Per questa ragione i Dolmen, semi interrati, costituivano dei veri e propri simboli della vita che rinasce, che si evolve, che si trasforma, che cambia ciclo. Una porta di accesso al mondo degli Dei.
Dolmen italiani
Nella nostra penisola i Dolmen non sono presenti in maniera copiosa come i Menhir, ma vi è da dire che in Sardegna ve ne sono molti e in Puglia ve ne sono oltre 100.
Anche la situazione italiana mette in evidenza come l’origine di questi megaliti non possa essere messa in relazione con la cultura celtica. I Celti hanno trovato Dolmen e Menhir e li hanno inclusi nei loro culti, ma non sono stati loro ad erigerli.

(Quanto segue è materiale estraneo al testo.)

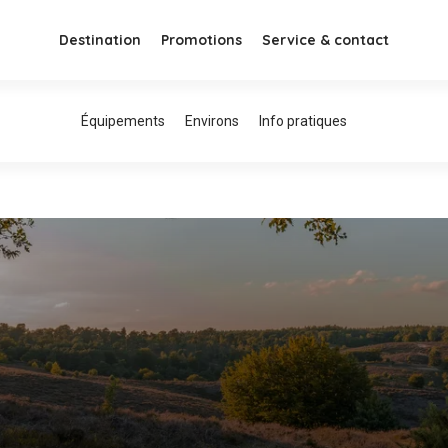
Destination
Promotions
Service & contact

Basterà infatti notare che le regioni italiane celtiche per antonomasia siano quasi del tutto prive della presenza di Menhir e Dolmen, mentre Sardegna e Puglia sembrano essere le terre più interessate da questo fenomeno.
Viene quindi da supporre che questi megaliti vengano da più lontano e che la loro distribuzione sia legata alla presenza di nodi energetici terrestri che hanno fatto sì che queste pietre venissero utilizzate anche per rituali cristiani.
Anche la cultura pagana ha utilizzato queste costruzioni per i propri rituali e scopi e a volte, purtroppo, ha preteso di distruggerne diversi esemplari.
Tutto ciò testimonia una certa “universalità dei Dolmen e dei Menhir”, una potenza che viene da lontano e che si adatta a tutte le culture e religioni. Che travalica la storia e, di generazione in generazione, si ritrova al centro della vita spirituale degli esseri umani.